▽

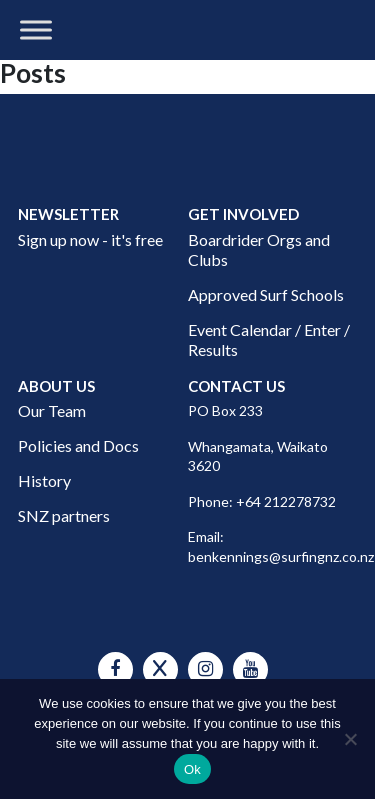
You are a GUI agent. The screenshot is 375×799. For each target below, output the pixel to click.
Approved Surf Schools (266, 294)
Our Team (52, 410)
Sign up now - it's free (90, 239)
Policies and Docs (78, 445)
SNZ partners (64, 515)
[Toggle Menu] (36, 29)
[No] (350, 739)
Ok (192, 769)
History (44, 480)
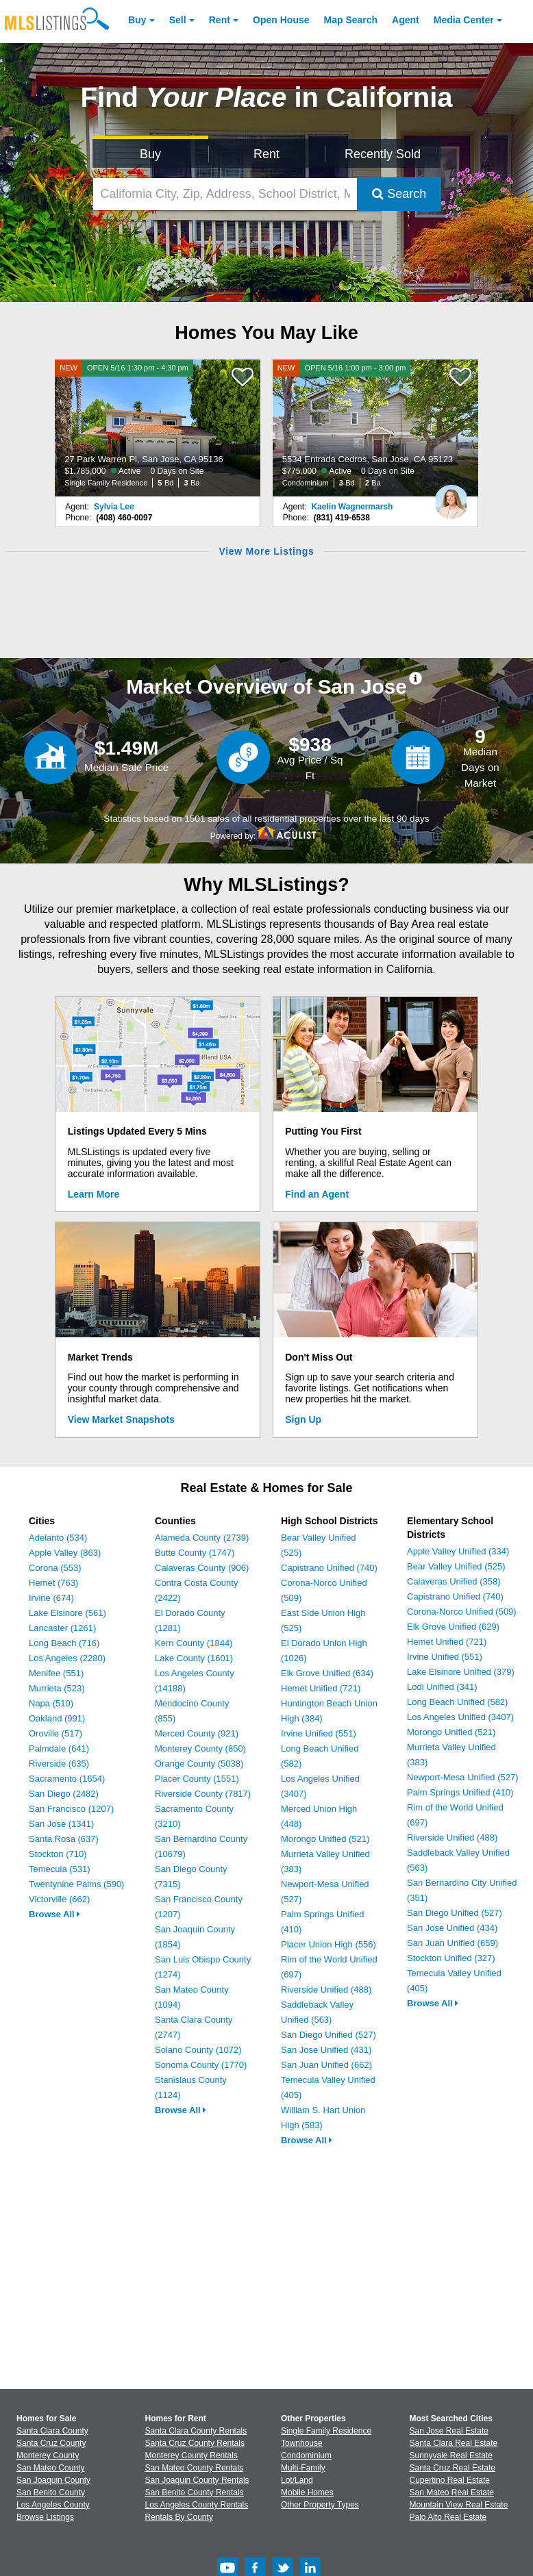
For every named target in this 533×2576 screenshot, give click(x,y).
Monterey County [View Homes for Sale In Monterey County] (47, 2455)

△
▽

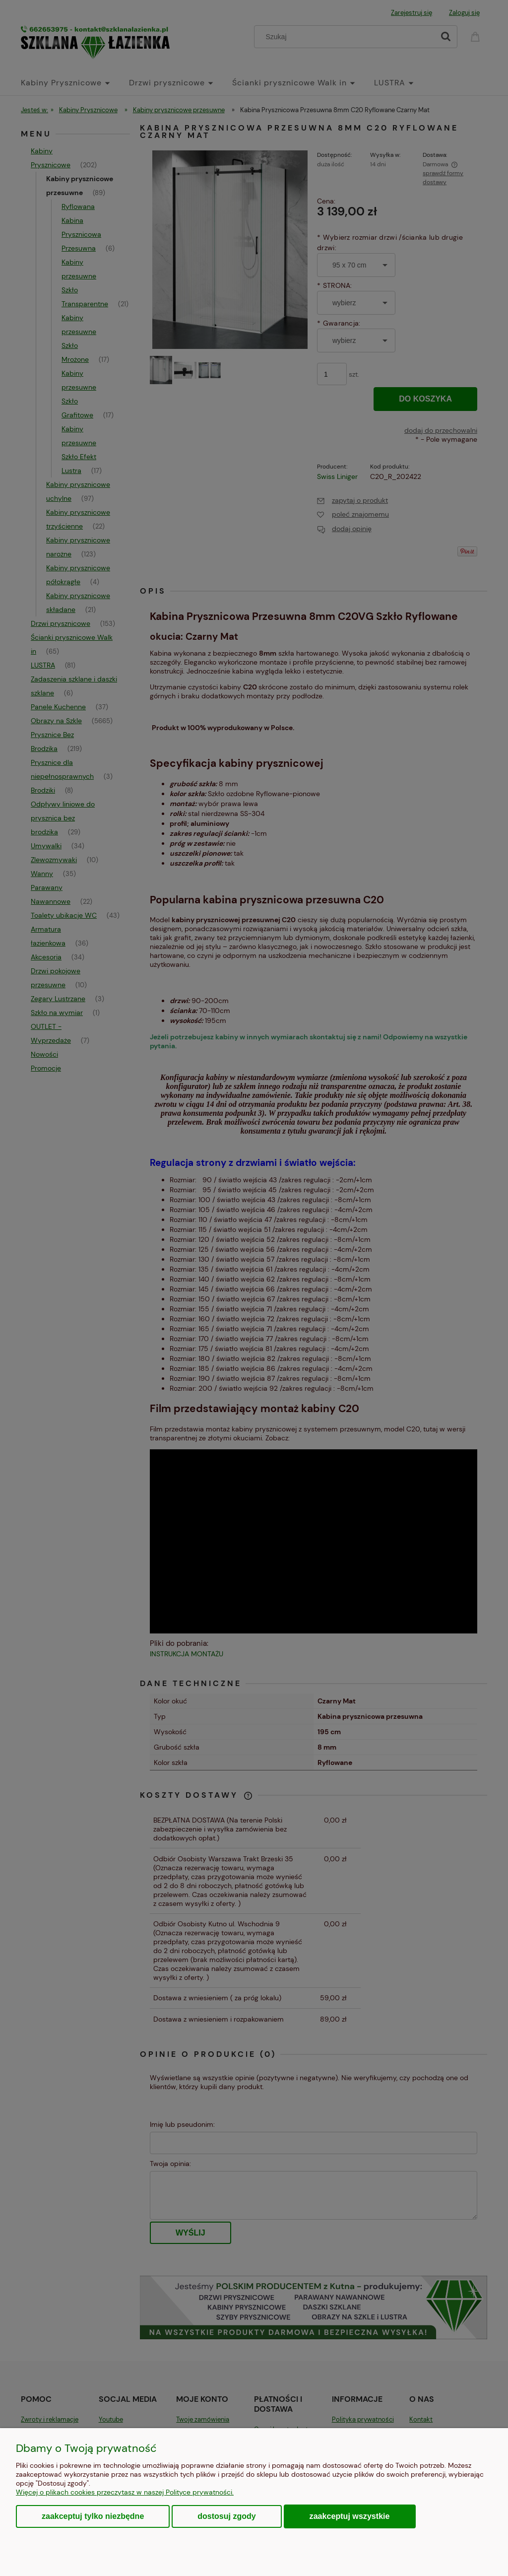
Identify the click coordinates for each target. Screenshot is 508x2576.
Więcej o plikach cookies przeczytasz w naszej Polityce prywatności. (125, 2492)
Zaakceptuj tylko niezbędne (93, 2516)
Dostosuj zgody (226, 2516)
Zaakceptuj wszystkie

△

Brief>
In the listing above, count every line that contains "Zaakceptuj". Respond with the number alone.

Expected output>
2